I am wondering this in order to apply it on other proof. I have search on my algebra books and notes and it does not appear theory about it. I have tried some ways to prove it, thinking about properties like $A/I$ being a integral domain since $I$ is prime, the relation between prime ideals and nilpotent elements among other things.
Any possible help or reference to already existing theory would be appreciated.
I assume, from your comment about integral domains, that you are considering commutative rings.

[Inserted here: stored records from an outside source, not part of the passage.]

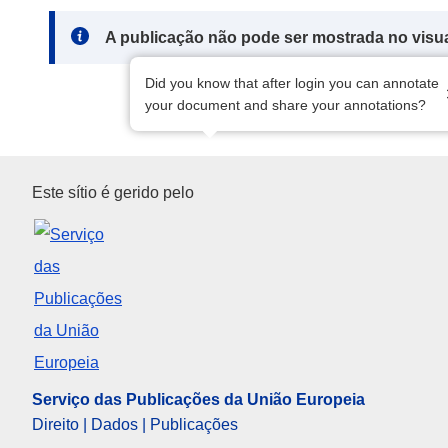
Note:
A publicação não pode ser mostrada no visu
Did you know that after login you can annotate
your document and share your annotations?
Serviço das Publicações da U
Este sítio é gerido pelo
Serviço das Publicações da União Europeia
Direito | Dados | Publicações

Consider the reduction map $A[x]\to (A/I)[x]$ given by $$\sum_{i=0}^n a_ix^i \longmapsto \sum_{i=0}^n(a_i+I)x^i.$$ This is a morphism, induced by the canonical projection $A\mapsto A/I$ and mapping $x$ to $x$, using the universal property of the polynomial ring.
The kernel is precisely $I[x]$. So by the Isomorphism Theorems, $A[x]/I[x]\cong (A/I)[x]$.
If $A$ is commutative with unity and $I$ is prime, then $A/I$ is an integral domain, hence $(A/I)[x]$ is an integral domain, proving that $I[x]$ is a prime ideal of $A[x]$.